- Kobilska Planina Location within Bulgaria

Highest point
- Elevation: 1,356 m (4,449 ft)
- Coordinates: 42°30′46.8″N 22°36′36″E﻿ / ﻿42.513000°N 22.61000°E

Naming
- Native name: Кобилска планина (Bulgarian)

Geography
- Location: Bulgaria

= Kobilska Planina =

Mountain range in western Bulgaria

Kobilska Planina (Кобилска планина) is a mountain range in Kraishte region in western Bulgaria. It is part of the Milevska–Konyavska mountain chain system.

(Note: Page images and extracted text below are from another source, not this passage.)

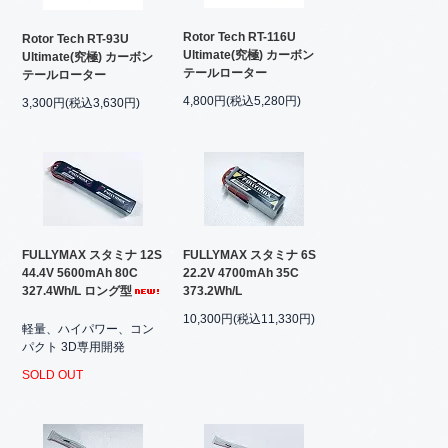
Rotor Tech RT-116U
Rotor Tech RT-93U
Ultimate(究極) カーボン
Ultimate(究極) カーボン
テールローター
テールローター
4,800円(税込5,280円)
3,300円(税込3,630円)
FULLYMAX スタミナ 12S
FULLYMAX スタミナ 6S
44.4V 5600mAh 80C
22.2V 4700mAh 35C
327.4Wh/L ロング型
373.2Wh/L
10,300円(税込11,330円)
軽量、ハイパワー、コン
パクト 3D専用開発
SOLD OUT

Kobilska is situated between the valley of the Treklyanska reka, a right tributary of the river Struma, that separates it from the Penkyovska Planina to the northeast, the valley of the Dobridolska reka, a right tributary of the Treklyanska reka, that separates it from the Zemenska Planina to the southeast, and the valley of the Bazovichka reka, a right tributary of the Treklyanska reka, that separates it from the Milevska Planina to the north and northwest. To the west a 1,148 m saddle links it to the Izvorska Planina. Its length is about 10 km; the width is 6 km. The highest summit is Beli Kamak (1,356 m), situated 2 km west of the village of Gabreshevtsi.

In the mountain range is located entirely in Kyustendil Province. There are seven villages on its slopes — Brest, Gabreshevtsi, Gorni Koriten, Dolni Koriten, Sushitsa, Treklyano and Ushi.

Along its eastern foothills between Treklyano and Sushitsa passes a 11.8 km section of the third class III-637 road Tran, Bulgaria–Treklyano–Dragovishtitsa.